Say I have a point and a plane. How could I determine the point on the plane that, when paired with my first point, creates a line segment perpendicular to the plane?

You need to visualize the plane as a line with a slope to make it simpler to work with. If you're talking about a totally flat plane then that would work of course.

The plane has a slope of m .

In order for a line to be perpendicular to that line or plane it needs to have a alope of -(1/m) for this condition to yield true. Testing that and dealing with the result, simple as that.

EDIT: If you are looking for a 3d solution then mine obviously will have no bearing and the post below should put you on track.

[edited by - nervo on August 3, 2003 10:54:18 AM]

If you have the plane defined as
Ax+By+Cz +D = 0
where
[A,B,C] is the normal to the plane

the line that passes through your point having the coordinates
(x0,y0,z0)
is defined by three equations
x = x0 + At
y = y0 + Bt
z = z0 + Ct
where t is an unknown.

Hope it helps
Ciehoo

plane normal is N, and has parameter D such as D = (PointOnPlane * N)

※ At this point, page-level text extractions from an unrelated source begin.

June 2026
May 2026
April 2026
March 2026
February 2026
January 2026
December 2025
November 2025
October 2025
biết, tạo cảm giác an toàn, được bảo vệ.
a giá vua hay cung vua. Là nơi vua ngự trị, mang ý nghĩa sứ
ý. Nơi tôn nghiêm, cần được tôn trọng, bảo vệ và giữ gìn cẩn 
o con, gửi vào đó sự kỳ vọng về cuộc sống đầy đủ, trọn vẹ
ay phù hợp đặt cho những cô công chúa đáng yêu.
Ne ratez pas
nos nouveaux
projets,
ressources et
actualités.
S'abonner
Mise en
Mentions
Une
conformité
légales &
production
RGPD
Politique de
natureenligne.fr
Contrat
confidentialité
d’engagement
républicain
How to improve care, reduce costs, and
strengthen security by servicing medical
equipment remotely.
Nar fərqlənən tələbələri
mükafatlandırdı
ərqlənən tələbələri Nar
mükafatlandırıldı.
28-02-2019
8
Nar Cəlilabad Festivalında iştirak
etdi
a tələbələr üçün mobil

point Q on Plane is the projection of P on the plane, so

the distance of point P to the plane is

float dist = (P * Plane.N) - Plane.D

then Q is

Q = P - Plane.N * dist

I assume you have an equation of the plane and a normalized normal to the plane. If not, get them.

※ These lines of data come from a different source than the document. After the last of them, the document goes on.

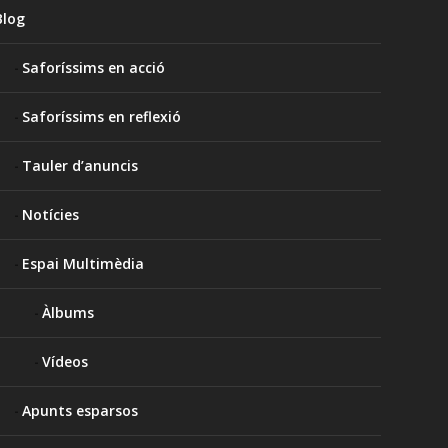
Blog
Saforíssims en acció
Saforíssims en reflexió
Tauler d’anuncis
Notícies
Espai Multimèdia
Àlbums
Vídeos
Apunts esparsos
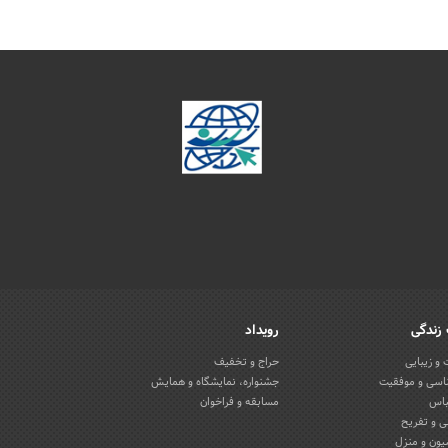
زندگی
رویداد
و زیبایی
حراج و تخفیف
اسی و موفقیت
جشنواره، نمایشگاه و همایش
باس
مسابقه و فراخوان
 و تفریح
یون و منزل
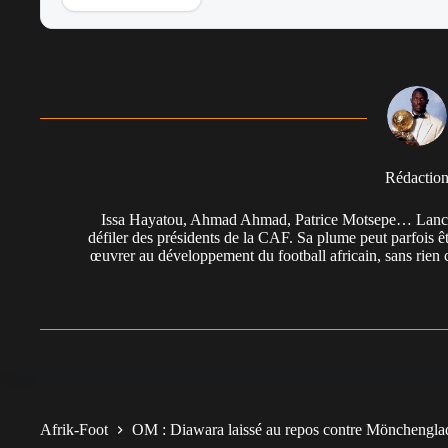
Rédactio
Issa Hayatou, Ahmad Ahmad, Patrice Motsepe… Lancée 
défiler des présidents de la CAF. Sa plume peut parfois êt
œuvrer au développement du football africain, sans rien 
Afrik-Foot
OM : Diawara laissé au repos contre Mönchengl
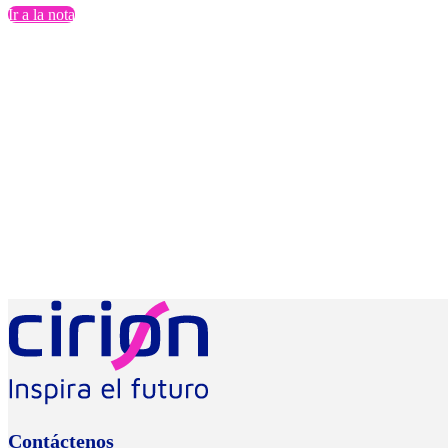
Ir a la nota
Contáctenos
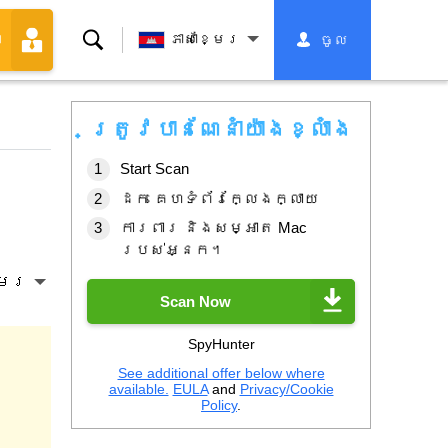
ស្វែងរក
ភាសាខ្មែរ
ចូល
ា
ត្រូវបានណែនាំយ៉ាងខ្លាំង
Start Scan
ដក គេហទំព័រក្លែងក្លាយ
ការពារ និងសម្អាត Mac
របស់អ្នក។
្មែរ
Scan Now
SpyHunter
See additional offer below where
available.
EULA
and
Privacy/Cookie
Policy
.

The known off-plane point is P
The normal to the plane is N = (A, B, C) (in 2D, C = 0)

The plane equation is A*x + B*y + C*z = D

You can make a vector V from P to some point Q on the plane by arbitrarily picking a point on the plane and subtracting P''s components from Q''s components. V = Q - P

Find the vector projection J of V onto N. Since N is normalized, J = (V.N)*N where . is dot product and * is scalar mulitplication with a vector (N).

P + J now gives you the location of the point K on the plane that is the closest point on the plane to the point P, and J is a vector projection onto N, so it''s also normal to the plane. K = P + J

Thanks for the replies, I got it now.